• Dataset entries:
════════

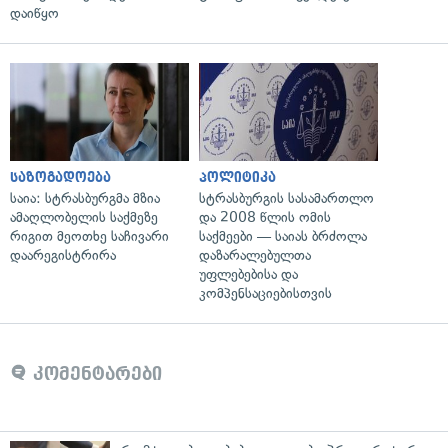
დაიწყო
საზოგადოება
პოლიტიკა
საია: სტრასბურგმა მზია
სტრასბურგის სასამართლო
ამაღლობელის საქმეზე
და 2008 წლის ომის
რიგით მეოთხე საჩივარი
საქმეები — საიას ბრძოლა
დაარეგისტრირა
დაზარალებულთა
უფლებებისა და
კომპენსაციებისთვის
კომენტარები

════════

• Instructions for the task: Only the lines from the one with "და 2008 წლის ომის" through the end of the data should be printed, each exactly as it appears.

• Solved exercise:
და 2008 წლის ომის
რიგით მეოთხე საჩივარი
საქმეები — საიას ბრძოლა
დაარეგისტრირა
დაზარალებულთა
უფლებებისა და
კომპენსაციებისთვის
კომენტარები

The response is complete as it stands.